Wednesday, September 17, 2014

Back to the Slums of His Youth, to Defuse the Ebola Time Bomb




The article that I read was about the Ebola outbreak in Liberia and how many more people are getting contaminated than should be getting contaminated because proper measures are not being taken.  In Liberia, many people are getting Ebola, and then people are caring for them, which only infects them.  When people do go to hospitals, they are turned away more times than not because the hospital is full of infected people already.  Even though people are urged to report the sick, many are not because they do not trust the doctors and hospital workers as a result of them turning away infected patients.
Dr. Mosoka Fallah, who used to live in Liberia as a child, is working to take necessary measures to minimize infection.  He has employed a tactic that has worked to stop previous outbreaks of diseases in Liberia.  He is employing this tactic in the slum neighborhood of West Point, where he lived for two years as a child.  He has split West Point into zones, and along with a surveillance team of volunteers, has been moving through the slums, collecting information about sick or dead people.  They are then moving the bodies out of the area so that no one else is infected by these people.  So far, the strategy has been working.
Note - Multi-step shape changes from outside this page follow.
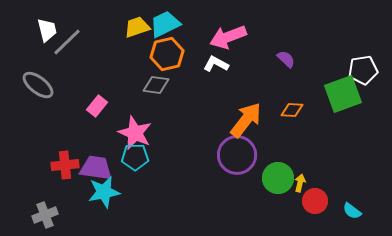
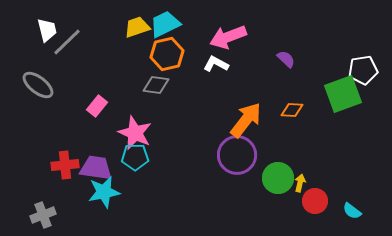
gray cross: moved 2 px left
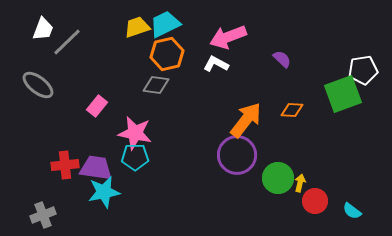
white trapezoid: moved 4 px left, 1 px up; rotated 35 degrees clockwise
purple semicircle: moved 4 px left
pink star: rotated 12 degrees counterclockwise
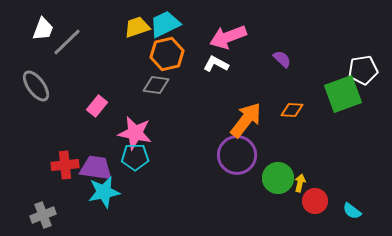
gray ellipse: moved 2 px left, 1 px down; rotated 16 degrees clockwise
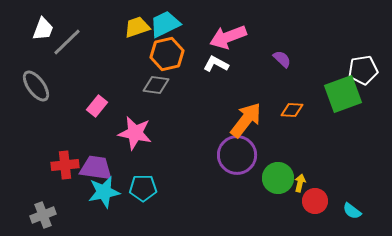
cyan pentagon: moved 8 px right, 31 px down
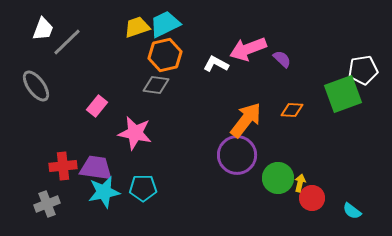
pink arrow: moved 20 px right, 12 px down
orange hexagon: moved 2 px left, 1 px down
red cross: moved 2 px left, 1 px down
red circle: moved 3 px left, 3 px up
gray cross: moved 4 px right, 11 px up
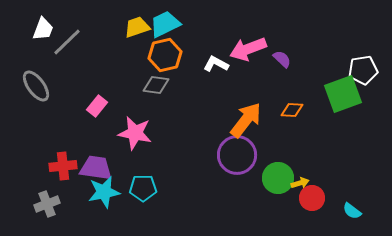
yellow arrow: rotated 60 degrees clockwise
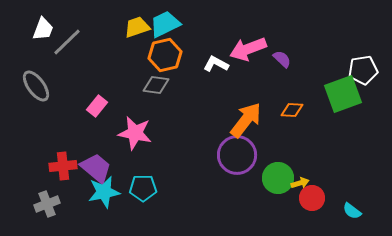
purple trapezoid: rotated 32 degrees clockwise
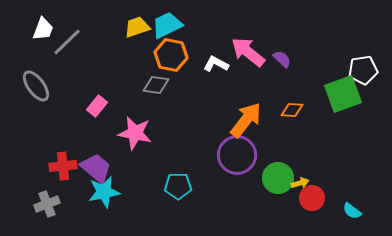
cyan trapezoid: moved 2 px right, 1 px down
pink arrow: moved 3 px down; rotated 60 degrees clockwise
orange hexagon: moved 6 px right; rotated 24 degrees clockwise
cyan pentagon: moved 35 px right, 2 px up
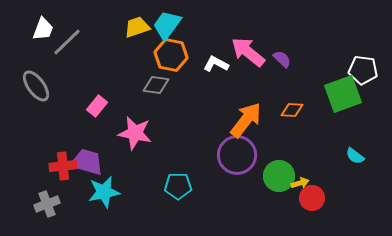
cyan trapezoid: rotated 28 degrees counterclockwise
white pentagon: rotated 16 degrees clockwise
purple trapezoid: moved 9 px left, 6 px up; rotated 24 degrees counterclockwise
green circle: moved 1 px right, 2 px up
cyan semicircle: moved 3 px right, 55 px up
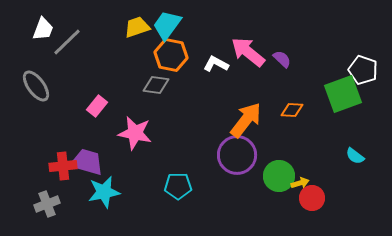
white pentagon: rotated 12 degrees clockwise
This article shows three affects of the Ebola virus on society.  One affect is that people in Liberia are starting to trust doctors less and less.  This is because they are not getting the care that they need and they are getting turned away at hospitals.  Liberians are not taking the doctors’ advice to isolate the sick, and they are still going near them, causing them to get infected.  Another affect of the Ebola virus is that doctors are taking a different role in society, and people are volunteering in dangerous circumstances to help other people.  For example, Dr. Mosoka Fallah is organizing the volunteer surveillance teams, and searching for sick and dead people himself.  Doctors do not traditionally look for the sick, they wait of the sick to come to them.  Also, the volunteer surveillance teams are risking possible infection when they are searching for the sick or dead.  This affects society because it is helping Liberians isolate the sick and dead so that more people do not get infected. If it weren’t for the volunteers and doctors like Dr. Mosoka Fallah organizing them, many more Liberians would probably be infected.
There are many things that I think improve this article.  One question I have is have the doctors in Liberia tried any tactics other than Dr. Fallah’s or just telling Liberians to isolate the ill?  If they have, what are they?  Another question I have is what is the rest of the world doing about this outbreak, and why aren’t there improvised hospitals of clinics for the sick in Liberia?  Are the WHO or UN doing anything about this?  If so, what?  These are the questions that might improve this article, even though it is detailed and well written as it is.